··· INPUT DATA ···

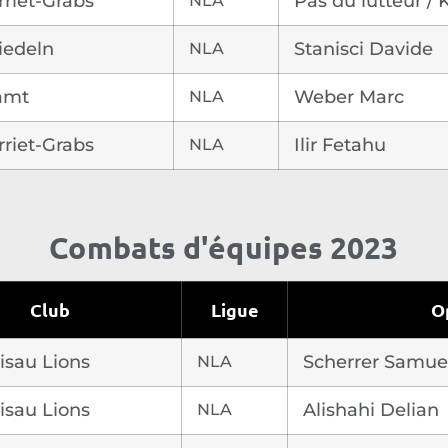
riet-Grabs
NLA
Pas du lutteur /
iedeln
NLA
Stanisci Davide
amt
NLA
Weber Marc
riet-Grabs
NLA
Ilir Fetahu
Combats d'équipes 2023
Club
Ligue
O
isau Lions
NLA
Scherrer Samue
isau Lions
NLA
Alishahi Delian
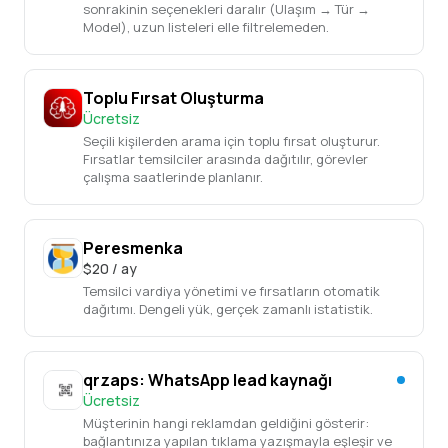
sonrakinin seçenekleri daralır (Ulaşım → Tür →
Model), uzun listeleri elle filtrelemeden.
Toplu Fırsat Oluşturma
Ücretsiz
Seçili kişilerden arama için toplu fırsat oluşturur.
Fırsatlar temsilciler arasında dağıtılır, görevler
çalışma saatlerinde planlanır.
Peresmenka
$20 / ay
Temsilci vardiya yönetimi ve fırsatların otomatik
dağıtımı. Dengeli yük, gerçek zamanlı istatistik.
qrzaps: WhatsApp lead kaynağı
Ücretsiz
Müşterinin hangi reklamdan geldiğini gösterir:
bağlantınıza yapılan tıklama yazışmayla eşleşir ve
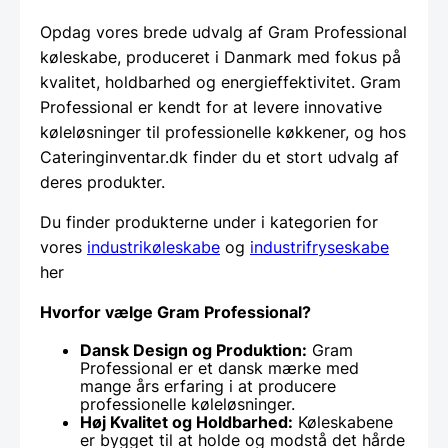
Opdag vores brede udvalg af Gram Professional
køleskabe, produceret i Danmark med fokus på
kvalitet, holdbarhed og energieffektivitet. Gram
Professional er kendt for at levere innovative
køleløsninger til professionelle køkkener, og hos
Cateringinventar.dk finder du et stort udvalg af
deres produkter.
Du finder produkterne under i kategorien for
vores
industrikøleskabe
og
industrifryseskabe
her
Hvorfor vælge Gram Professional?
Dansk Design og Produktion:
Gram
Professional er et dansk mærke med
mange års erfaring i at producere
professionelle køleløsninger.
Høj Kvalitet og Holdbarhed:
Køleskabene
er bygget til at holde og modstå det hårde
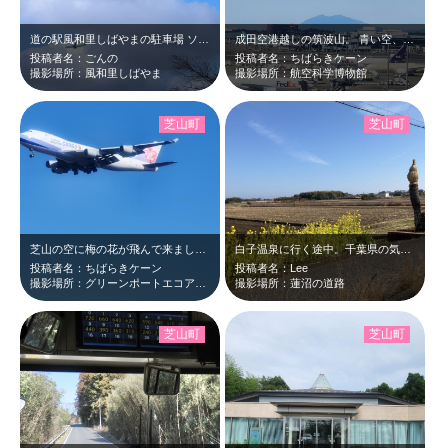
道の駅風和里しばやまの駐車場 ソフトクリームよ様な雲と飛行機🛩️
成田空港越しの筑波山。 青い空、雲なし、北風強くやや寒し。
投稿者名：ごんの
投稿者名：ちばらきケーン
撮影場所：風和里しばやま
撮影場所：航空科学博物館
芝山町
芝山町
芝山の空に梅の花が飛んで来ました。
白子温泉に行く途中。千葉県の気候が暖かい事と千葉県の方が温かい事を黄色の菜の花…
投稿者名：ちばらきケーン
投稿者名：Lee
撮影場所：グリーンポートエコアグリパーク
撮影場所：蓮沼の道路
芝山町
芝山町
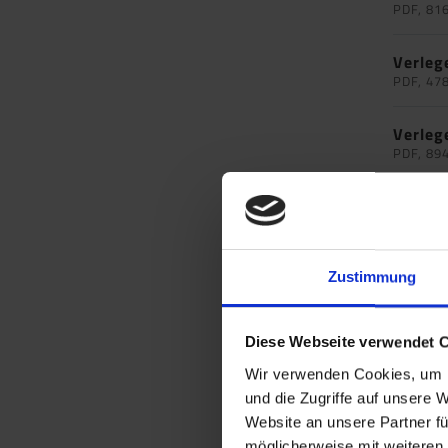
PDF, 81
Verleg
PDF, 47
Verleg
PDF, 89
Verleg
PDF, 81
Verleg
Zustimmung
PDF, 81
Diese Webseite verwendet 
Verleg
PDF, 1.0
Wir verwenden Cookies, um I
und die Zugriffe auf unsere 
Verleg
Website an unsere Partner fü
PDF, 1.0
möglicherweise mit weiteren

···

> TASK ITEM
This exercise asks for an exact copy of the lines from the first one in the data through the line that contains "qrzaps: WhatsApp lead kaynağı", pictures excluded.

> RESULT FOR THIS EXERCISE
riet-Grabs
NLA
Pas du lutteur /
iedeln
NLA
Stanisci Davide
amt
NLA
Weber Marc
riet-Grabs
NLA
Ilir Fetahu
Combats d'équipes 2023
Club
Ligue
O
isau Lions
NLA
Scherrer Samue
isau Lions
NLA
Alishahi Delian
sonrakinin seçenekleri daralır (Ulaşım → Tür →
Model), uzun listeleri elle filtrelemeden.
Toplu Fırsat Oluşturma
Ücretsiz
Seçili kişilerden arama için toplu fırsat oluşturur.
Fırsatlar temsilciler arasında dağıtılır, görevler
çalışma saatlerinde planlanır.
Peresmenka
$20 / ay
Temsilci vardiya yönetimi ve fırsatların otomatik
dağıtımı. Dengeli yük, gerçek zamanlı istatistik.
qrzaps: WhatsApp lead kaynağı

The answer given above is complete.